# Work instruction
An exact reproduction of the records is required. Images must be left out.

(Records from a data collection)
---
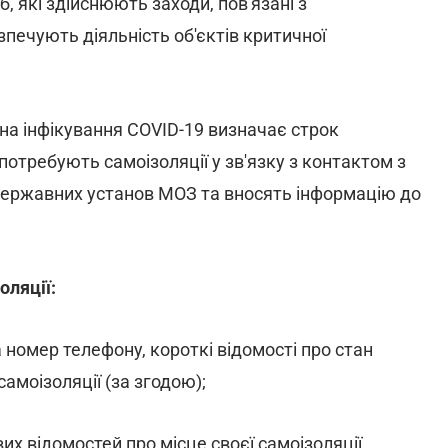
сіб, які здійснюють заходи, пов'язані з
ечують діяльність об'єктів критичної
 на інфікування COVID-19 визначає строк
і потребують самоізоляції у зв'язку з контактом з
державних установ МОЗ та вносять інформацію до
оляції:
а номер телефону, короткі відомості про стан
самоізоляції (за згодою);
х відомостей про місце своєї самоізоляції,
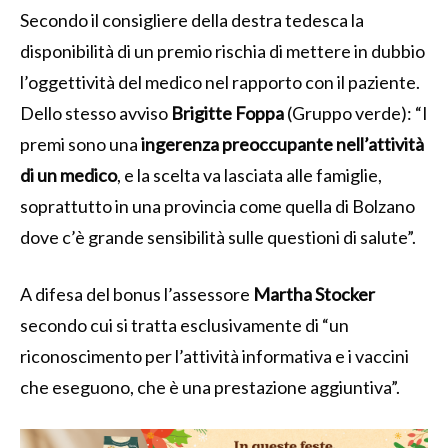
Secondo il consigliere della destra tedesca la
disponibilità di un premio rischia di mettere in dubbio
l’oggettività del medico nel rapporto con il paziente.
Dello stesso avviso
Brigitte Foppa
(Gruppo verde): “I
premi sono una
ingerenza preoccupante nell’attività
di un medico
, e la scelta va lasciata alle famiglie,
soprattutto in una provincia come quella di Bolzano
dove c’è grande sensibilità sulle questioni di salute”.
A difesa del bonus l’assessore
Martha Stocker
secondo cui si tratta esclusivamente di “un
riconoscimento per l’attività informativa e i vaccini
che eseguono, che è una prestazione aggiuntiva”.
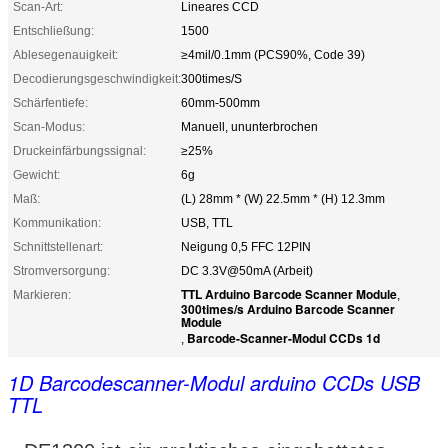
Scan-Art:
Lineares CCD
Entschließung:
1500
Ablesegenauigkeit:
≥4mil/0.1mm (PCS90%, Code 39)
Decodierungsgeschwindigkeit:
300times/S
Schärfentiefe:
60mm-500mm
Scan-Modus:
Manuell, ununterbrochen
Druckeinfärbungssignal:
≥25%
Gewicht:
6g
Maß:
(L) 28mm * (W) 22.5mm * (H) 12.3mm
Kommunikation:
USB, TTL
Schnittstellenart:
Neigung 0,5 FFC 12PIN
Stromversorgung:
DC 3.3V@50mA (Arbeit)
TTL Arduino Barcode Scanner Module
Markieren:
,
300times/s Arduino Barcode Scanner
Module
Barcode-Scanner-Modul CCDs 1d
,
1D Barcodescanner-Modul arduino CCDs USB
TTL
---
# Solved exercise
сіб, які здійснюють заходи, пов'язані з
ечують діяльність об'єктів критичної
 на інфікування COVID-19 визначає строк
і потребують самоізоляції у зв'язку з контактом з
державних установ МОЗ та вносять інформацію до
оляції:
а номер телефону, короткі відомості про стан
самоізоляції (за згодою);
х відомостей про місце своєї самоізоляції,
Secondo il consigliere della destra tedesca la
disponibilità di un premio rischia di mettere in dubbio
l’oggettività del medico nel rapporto con il paziente.
Dello stesso avviso
Brigitte Foppa
(Gruppo verde): “I
premi sono una
ingerenza preoccupante nell’attività
di un medico
, e la scelta va lasciata alle famiglie,
soprattutto in una provincia come quella di Bolzano
dove c’è grande sensibilità sulle questioni di salute”.
A difesa del bonus l’assessore
Martha Stocker
secondo cui si tratta esclusivamente di “un
riconoscimento per l’attività informativa e i vaccini
che eseguono, che è una prestazione aggiuntiva”.
Scan-Art:
Lineares CCD
Entschließung:
1500
Ablesegenauigkeit:
≥4mil/0.1mm (PCS90%, Code 39)
Decodierungsgeschwindigkeit:
300times/S
Schärfentiefe:
60mm-500mm
Scan-Modus:
Manuell, ununterbrochen
Druckeinfärbungssignal:
≥25%
Gewicht:
6g
Maß:
(L) 28mm * (W) 22.5mm * (H) 12.3mm
Kommunikation:
USB, TTL
Schnittstellenart:
Neigung 0,5 FFC 12PIN
Stromversorgung:
DC 3.3V@50mA (Arbeit)
TTL Arduino Barcode Scanner Module
Markieren:
,
300times/s Arduino Barcode Scanner
Module
Barcode-Scanner-Modul CCDs 1d
,
1D Barcodescanner-Modul arduino CCDs USB
TTL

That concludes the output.